Search code examples
nlpstanford-nlp

How can I stop Stanford CoreNLP from segmenting my sentence


I have segmented resources and resources that match my segmented sentences.

How can I stop Stanford CoreNLP from segmenting my sentence before generating the parsing tree?

I am doing works on Chinese.


Solution

  • Your description is not very precise, so I'm not sure if I interpret your question correctly. It sounds like you want to feed the parser a list of tokens without having corenlp doing any tokenisation, right? If so, it would be useful to know which parser you are using. But with both, you can just feed it a list of tokens and corenlp will not jump in and mess up your tokenisation.
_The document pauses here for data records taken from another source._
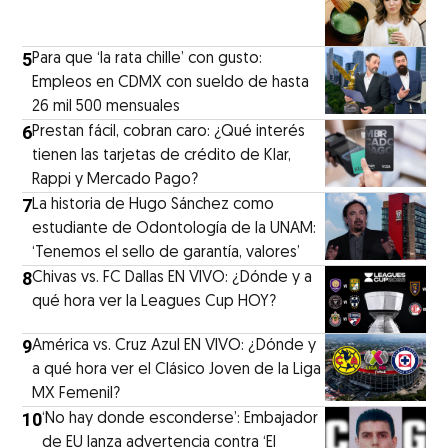
5
Para que ‘la rata chille’ con gusto:
Empleos en CDMX con sueldo de hasta
26 mil 500 mensuales
6
Prestan fácil, cobran caro: ¿Qué interés
tienen las tarjetas de crédito de Klar,
Rappi y Mercado Pago?
7
La historia de Hugo Sánchez como
estudiante de Odontología de la UNAM:
‘Tenemos el sello de garantía, valores’
8
Chivas vs. FC Dallas EN VIVO: ¿Dónde y a
qué hora ver la Leagues Cup HOY?
9
América vs. Cruz Azul EN VIVO: ¿Dónde y
a qué hora ver el Clásico Joven de la Liga
MX Femenil?
10
‘No hay donde esconderse’: Embajador
de EU lanza advertencia contra ‘El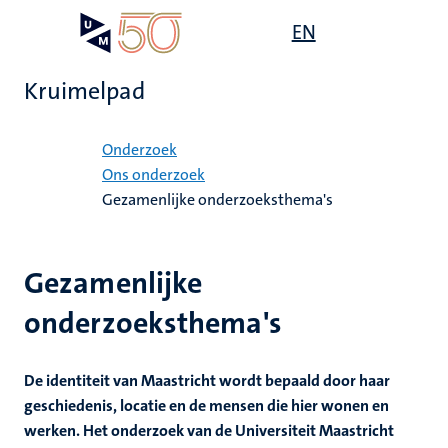
Overslaan
Open
EN
Search
My
en
UM
menu
on
naar
the
Kruimelpad
de
websit
inhoud
Home
gaan
Onderzoek
Ons onderzoek
ek
Gezamenlijke onderzoeksthema's
Gezamenlijke
onderzoeksthema's
De identiteit van Maastricht wordt bepaald door haar
it
geschiedenis, locatie en de mensen die hier wonen en
werken. Het onderzoek van de Universiteit Maastricht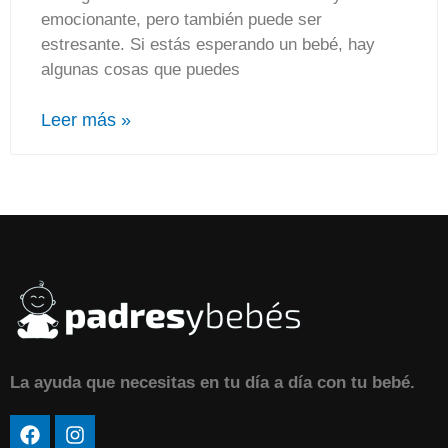
emocionante, pero también puede ser
estresante. Si estás esperando un bebé, hay
algunas cosas que puedes
Leer más »
La ayuda que necesitas en tu día a día con tu bebé.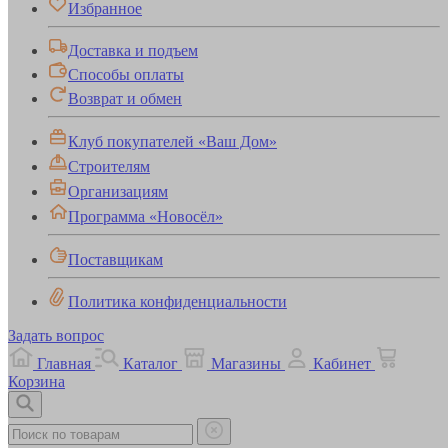
Избранное
Доставка и подъем
Способы оплаты
Возврат и обмен
Клуб покупателей «Ваш Дом»
Строителям
Организациям
Программа «Новосёл»
Поставщикам
Политика конфиденциальности
Задать вопрос
Главная
Каталог
Магазины
Кабинет
Корзина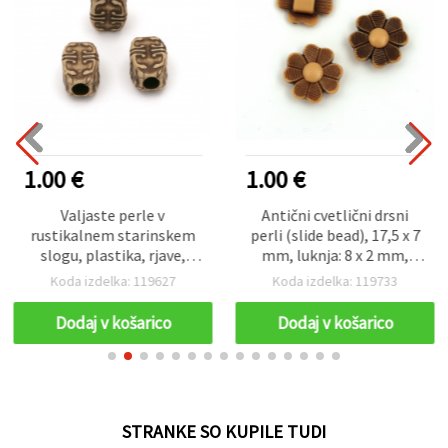
1.00 €
1.00 €
Valjaste perle v
Antični cvetlični drsni
rustikalnem starinskem
perli (slide bead), 17,5 x 7
slogu, plastika, rjave,
mm, luknja: 8 x 2 mm,
13×8 mm, luknja 3,5 mm,
rjava – 50 g (~65 kosov),
Koda izdelka: 119627
Koda izdelka: 119733
50 g (~60 kosov) – vintage
assorted mix za DIY nakit
dekorativni distančniki za
in ustvarjanje
Dodaj v košarico
Dodaj v košarico
nakit in ustvarjanje
STRANKE SO KUPILE TUDI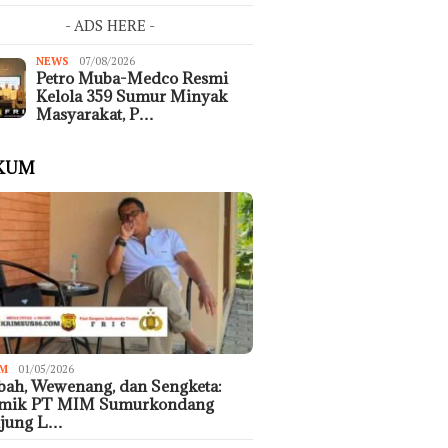
- ADS HERE -
NEWS
07/08/2026
Petro Muba-Medco Resmi
Kelola 359 Sumur Minyak
Masyarakat, P…
KUM
M
01/05/2026
ah, Wewenang, dan Sengketa:
emik PT MIM Sumurkondang
ujung L…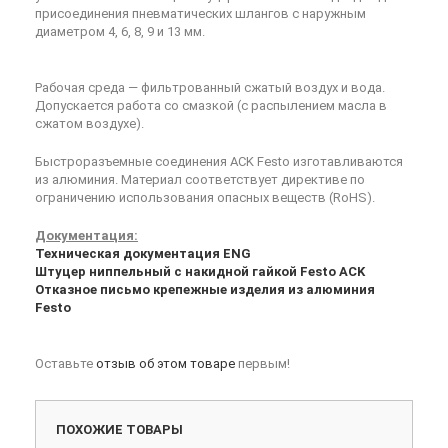
присоединения пневматических шлангов с наружным
диаметром 4, 6, 8, 9 и 13 мм.
Рабочая среда — фильтрованный сжатый воздух и вода.
Допускается работа со смазкой (с распылением масла в
сжатом воздухе).
Быстроразъемные соединения ACK Festo изготавливаются
из алюминия. Материал соответствует директиве по
ограничению использования опасных веществ (RoHS).
Документация:
Техническая документация ENG
Штуцер ниппельный с накидной гайкой Festo ACK
Отказное письмо крепежные изделия из алюминия
Festo
Оставьте
отзыв об этом товаре
первым!
ПОХОЖИЕ ТОВАРЫ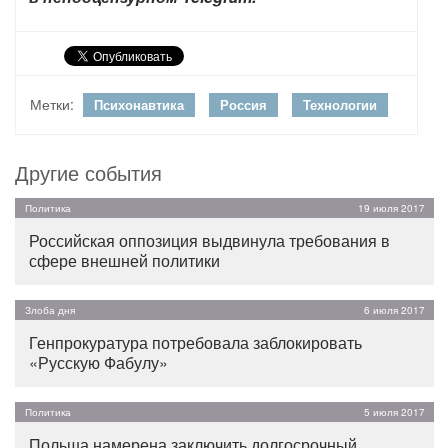
Метки:
Психонавтика
Россия
Технологии
Другие события
Политика
19 июля 2017
Российская оппозиция выдвинула требования в
сфере внешней политики
Злоба дня
6 июля 2017
Генпрокуратура потребовала заблокировать
«Русскую Фабулу»
Политика
5 июля 2017
Польша намерена заключить долгосрочный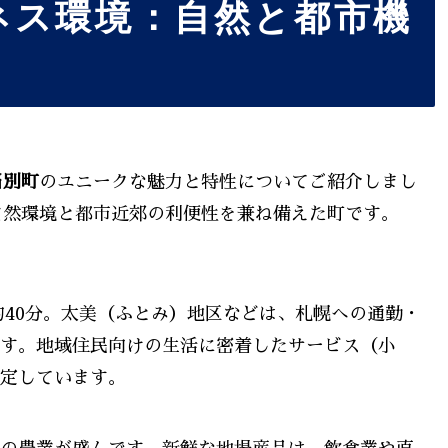
ネス環境：自然と都市機
当別町
のユニークな魅力と特性についてご紹介しまし
自然環境と都市近郊の利便性を兼ね備えた町です。
約40分。太美（ふとみ）地区などは、札幌への通勤・
す。地域住民向けの生活に密着したサービス（小
定しています。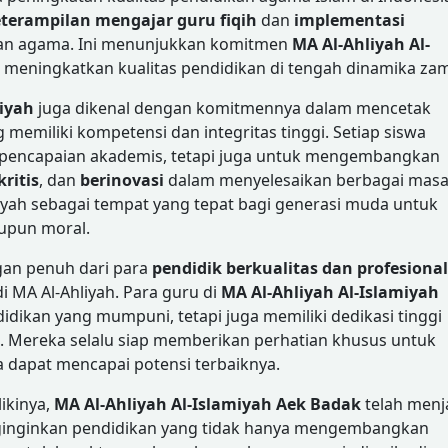
keterampilan mengajar guru fiqih
dan
implementasi
an agama. Ini menunjukkan komitmen
MA Al-Ahliyah Al-
m meningkatkan kualitas pendidikan di tengah dinamika za
miyah
juga dikenal dengan komitmennya dalam mencetak
 memiliki kompetensi dan integritas tinggi. Setiap siswa
a pencapaian akademis, tetapi juga untuk mengembangkan
kritis
, dan
berinovasi
dalam menyelesaikan berbagai masa
liyah sebagai tempat yang tepat bagi generasi muda untuk
aupun moral.
ngan penuh dari para
pendidik berkualitas dan profesional
i MA Al-Ahliyah. Para guru di
MA Al-Ahliyah Al-Islamiyah
didikan yang mumpuni, tetapi juga memiliki dedikasi tinggi
 Mereka selalu siap memberikan perhatian khusus untuk
 dapat mencapai potensi terbaiknya.
ikinya,
MA Al-Ahliyah Al-Islamiyah Aek Badak
telah menj
nginginkan pendidikan yang tidak hanya mengembangkan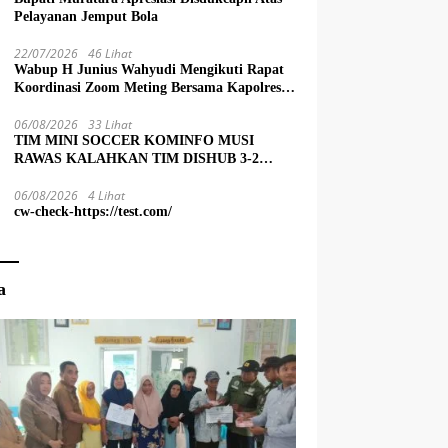
Pelayanan Jemput Bola
22/07/2026
46 Lihat
Wabup H Junius Wahyudi Mengikuti Rapat
Koordinasi Zoom Meting Bersama Kapolres
Muratara
06/08/2026
33 Lihat
TIM MINI SOCCER KOMINFO MUSI
RAWAS KALAHKAN TIM DISHUB 3-2
LEWAT ADU PINALTI
06/08/2026
4 Lihat
cw-check-https://test.com/
a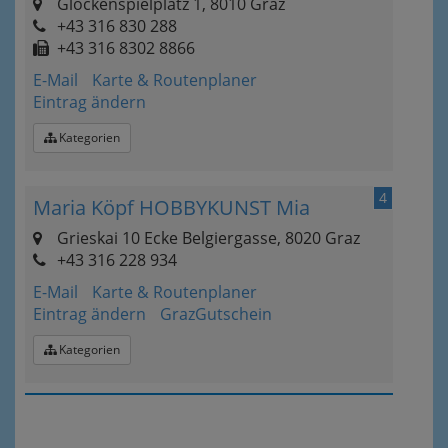
Glockenspielplatz 1, 8010 Graz
+43 316 830 288
+43 316 8302 8866
E-Mail
Karte & Routenplaner
Eintrag ändern
Kategorien
4
Maria Köpf HOBBYKUNST Mia
Grieskai 10 Ecke Belgiergasse, 8020 Graz
+43 316 228 934
E-Mail
Karte & Routenplaner
Eintrag ändern
GrazGutschein
Kategorien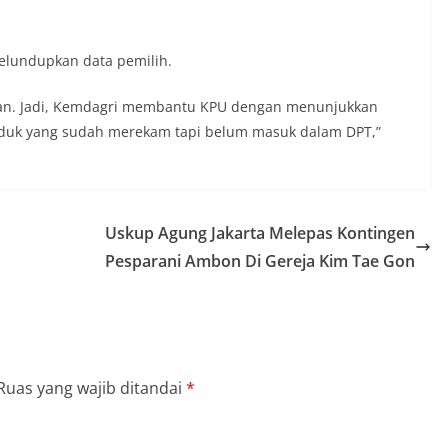
yelundupkan data pemilih.
kan. Jadi, Kemdagri membantu KPU dengan menunjukkan
duduk yang sudah merekam tapi belum masuk dalam DPT,”
Uskup Agung Jakarta Melepas Kontingen
Pesparani Ambon Di Gereja Kim Tae Gon
Ruas yang wajib ditandai
*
I haven't worked with the chinese resources, but the following could help you (if you have done tokenisation before already, and splitting on whitespace results in proper tokenisation):

        String sentence = "I can't do that .";
        ArrayList<HasWord> hwl = new ArrayList<HasWord>();
        String[] tokens = sentence.split(" ");
        for (String t : tokens){
         HasWord hw = new Word();
         hw.setWord(t);
         hwl.add(hw);
        }
        LexicalizedParser lexParser = LexicalizedParser.loadModel("<path to chinese lex parsing here>","-maxLength", "70");
        Tree cTree = lexParser.parse(hwl);
        System.out.println("c tree:" + cTree);
    
    
        DependencyParser parser = DependencyParser.loadFromModelFile("<chinese model for dep parsing here>");
        MaxentTagger tagger = new MaxentTagger("<path to your tagger file goes here");
        List<TaggedWord> tagged = tagger.tagSentence(hwl);
        GrammaticalStructure gs = parser.predict(tagged);
        System.out.println("dep tree:" + gs.typedDependencies());
    

    Deleting the stderr lines that are written, this results in:

    c tree:(ROOT (S (MPN (FM I) (FM can't)) (VVFIN do) (ADJD that) ($. .)))
    dep tree:[nsubj(can't-2, I-1), root(ROOT-0, can't-2), xcomp(can't-2, do-3), dobj(do-3, that-4), punct(can't-2, .-5)]
    

    hope this helps.